Researchers at Duke University's Pratt School of Engineering have uncovered a missing link in scientists' understanding of the physical forces that give DNA its famous double helix shape.

"The stability of DNA is so fundamental to life that it's important to understand all factors," said Piotr Marszalek, a professor of mechanical engineering and materials sciences at Duke. "If you want to create accurate models of DNA to study its interaction with proteins or drugs, for example, you need to understand the basic physics of the molecule. For that, you need solid measurements of the forces that stabilize DNA."

In a study published online by Physical Review Letters on July 5, Marszalek's team reports the first direct measurements of the forces within single strands of DNA that wind around each other in pairs to form the complete, double-stranded molecules. The work was supported by the National Science Foundation and the National Institutes of Health.

Each DNA strand includes a sugar and phosphate "backbone" attached to one of four bases, which encode genetic sequences.

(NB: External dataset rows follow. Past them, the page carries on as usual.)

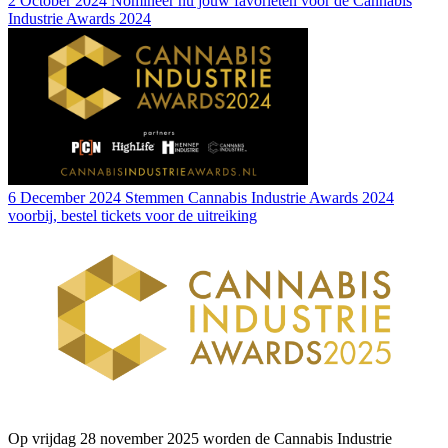
2 October 2024
Nomineer nu jouw favorieten voor de Cannabis
Industrie Awards 2024
6 December 2024
Stemmen Cannabis Industrie Awards 2024
voorbij, bestel tickets voor de uitreiking
Op vrijdag 28 november 2025 worden de Cannabis Industrie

The strength of the interactions within individual strands comes largely from the chemical attraction between the stacked bases. But the integrity of double-stranded DNA depends on both the stacking forces between base units along the length of the double helix and on the pairing forces between complementary bases, which form the rungs of the twisted ladder.

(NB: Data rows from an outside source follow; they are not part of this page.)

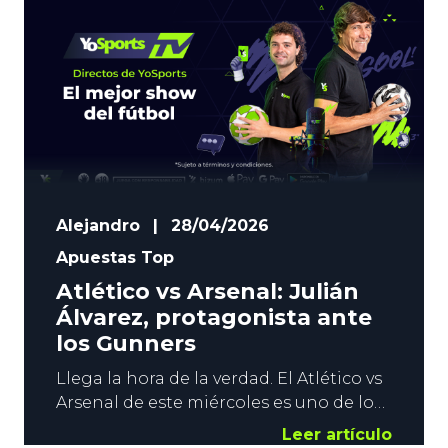
Alejandro
|
28/04/2026
Apuestas Top
Atlético vs Arsenal: Julián
Álvarez, protagonista ante
los Gunners
Llega la hora de la verdad. El Atlético vs
Arsenal de este miércoles es uno de los
grandes duelos de la temporada. El
Leer artículo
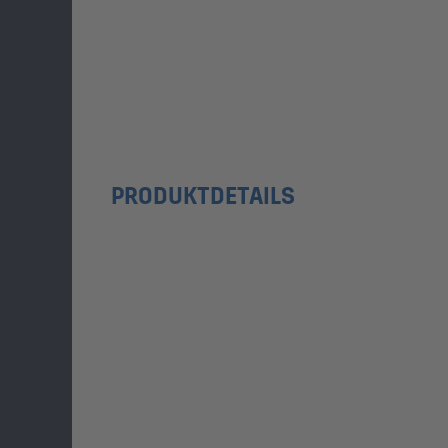
PRODUKTDETAILS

Earlier studies have focused more attention on the chemical bonds between opposing bases, measuring their strength by "unzipping" the molecules' two strands, Marszalek said. Studies of intact DNA make it difficult for researchers to separate the stacking from the pairing forces.

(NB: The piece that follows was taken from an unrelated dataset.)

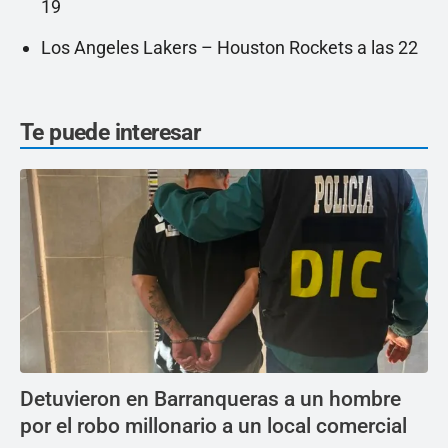
19
Los Angeles Lakers – Houston Rockets a las 22
Te puede interesar
Detuvieron en Barranqueras a un hombre
por el robo millonario a un local comercial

To get around that problem in the new study, the Duke team used an atomic force microscope (AFM) to capture the "mechanical fingerprint" of the attraction between bases within DNA strands. The bonds within the molecules' sugar and phosphate backbones remained intact and therefore had only a minor influence on the force measurements, Marszalek said.

They tugged on individual strands that were tethered at one end to gold and measured the changes in force as they pulled. The AFM technique allows precise measurements of forces within individual molecules down to one pico-Newton--a trillionth of a Newton. For a sense of scale, the force of gravity on a two-liter bottle of soda is about 20 Newtons, Marszalek noted.